Als besonders problematisch bezeichnet Dunand jene rund 15 Prozent solcher Fälle, in denen verbale oder körperliche Gewalt mit dem Handy gefilmt werde und diese Videos ins Internet gelangen. „In solchen Fällen trauen sich Betroffene oft nicht um Hilfe zu bitten“, so Dunand. Oft bekämen sie gar den Vorwurf zu hören, eine „Petze“ zu sein. Doch gerade solche Formen des „Mobbings“ unter Kindern seien bewusste Machtspiele – und nicht selten Handlungsstrategien der Täter, das „eigene Leid“ vergessen zu machen. Annelie Dunand will aus solchen Einzelfällen keine generelle Zunahme von Gewalt folgern. „Sehr gestiegen ist nur die Qualität, also wie Gewalt eingesetzt wird.“

Im Jahresbericht des Stibb-Vereins sind anonymisierte Einzelfälle über Fälle von kindlicher Gewalt geschildert – etwa die Geschichte eines Jungen der zweiten Klasse, der plötzlich über Ängste vor der Schule und über Schmerzen klagte. Die Gründe nannte er nicht. Zugleich erhielt seine Mutter aus der Schule mehrere Hinweise, ihr Sohn benehme sich aggressiv. Die Frau wendete sich an das Stibb-Institut: Erst bei diesem Beratungstermin habe der Junge erzählt, dass er in seiner Klasse immer wieder bedroht und angegriffen werde, heißt es im Bericht. Ein Wechsel der Schule löste das Problem.

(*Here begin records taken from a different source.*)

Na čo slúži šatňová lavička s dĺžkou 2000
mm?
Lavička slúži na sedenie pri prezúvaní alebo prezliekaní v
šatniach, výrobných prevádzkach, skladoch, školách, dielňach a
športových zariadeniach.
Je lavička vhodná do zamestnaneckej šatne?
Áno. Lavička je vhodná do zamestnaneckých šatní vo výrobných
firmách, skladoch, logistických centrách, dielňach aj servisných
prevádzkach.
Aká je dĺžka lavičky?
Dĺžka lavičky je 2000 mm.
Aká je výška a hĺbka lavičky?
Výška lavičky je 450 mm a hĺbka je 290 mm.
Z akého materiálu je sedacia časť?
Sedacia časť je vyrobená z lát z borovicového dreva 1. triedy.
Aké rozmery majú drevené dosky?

Auch an anderen Stellen gibt es positive Tendenzen. So hat die Polizei sechs Fälle von gewalttätiger Kindesmisshandlung gelistet, 2008 waren es noch 12. Die Zahl des sexuellen Missbrauchs von Kindern stieg dagegen von 21 auf 29, so die Polizei. Unter anderem soll es nach PNN-Informationen einen Verdachtsfall auf sexuellen Missbrauch an einer Potsdamer Kita gegeben haben. Weitere Indikatoren für das Phänomen Kindeswohlgefährdung existieren bei der Polizei nicht.

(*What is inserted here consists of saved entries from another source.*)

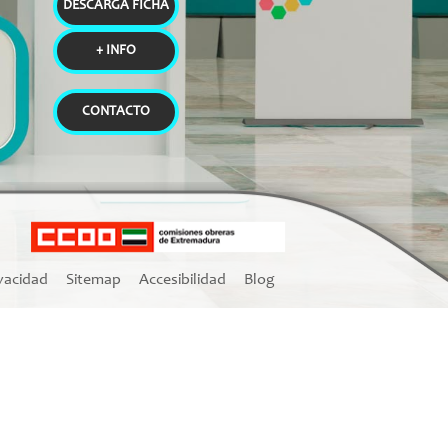
DESCARGA FICHA
+ INFO
CONTACTO
ivacidad
Sitemap
Accesibilidad
Blog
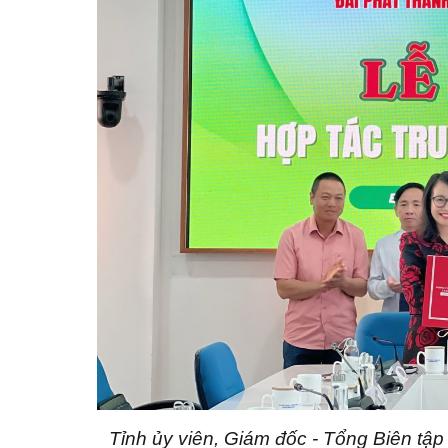
Tỉnh ủy viên, Giám đốc - Tổng Biên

Wie berichtet, hat die Stadtverwaltung im Jugendamt in diesem Jahr viereinhalb neue Stellen schaffen müssen, um der steigenden Zahl von Verdachtsfällen von Kindeswohlgefährdung nachzugehen. Im nächsten Jugendhilfeausschuss in drei Wochen sollen dazu aktuelle Statistikzahlen bekannt gegeben werden, sagt Jugendamtschef Norbert Schweers.

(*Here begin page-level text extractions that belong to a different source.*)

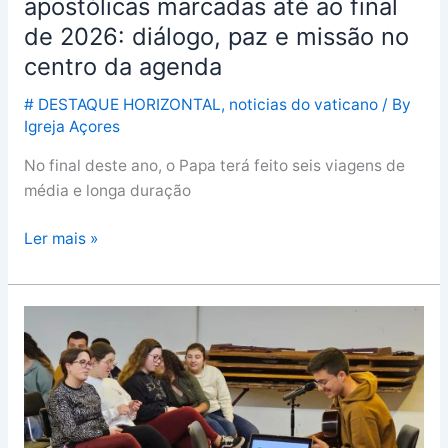
apostólicas marcadas até ao final
diálogo,
de 2026: diálogo, paz e missão no
paz
e
centro da agenda
missão
# DESTAQUE HORIZONTAL
,
noticias do vaticano
/ By
no
Igreja Açores
centro
da
No final deste ano, o Papa terá feito seis viagens de
agenda
média e longa duração
Ler mais »
II
Encontro
Diocesano
da
Juventude
reúne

Schon im vergangenen Jahr war bekannt geworden, dass sich Mitarbeiter des Jugendamts zunehmend mit mehr mit Fällen auseinandersetzen müssen, bei denen Eltern nicht mehr allein für ihre Kinder sorgen können. Steigend ist die Zahl der gewährten Hilfen zur Erziehung, die Eltern zustehen, wenn sie mit ihren Söhnen oder Töchtern überfordert sind: 55 solcher Maßnahmen bewilligte das Jugendamt noch 2007, 2008 waren es 188. Die steigenden Zahlen sind auch im Haushalt der Stadt spürbar, die in diesem Jahr für Hilfen zur Erziehung rund 12 Millionen Euro eingeplant hat, 2,2 Millionen mehr als 2009 und 3,9 Millionen mehr als 2008. Schweers begründet dies, dass vor allem der Bedarf bei der stationären Unterbringung von Kindern – etwa in Heimen oder Wohngruppen – gestiegen sei.

Solche Fälle wollen die Stibb-Berater unter anderem mit einem neuen Familien-Live-Training vermeiden helfen: Dabei sollen sich „problembelastete“ Eltern mit „gewaltgeschädigten“ Kindern an einem abgeschlossenen, schönen Ort treffen und sozialpädagogisch begleitet neu miteinander umgehen lernen.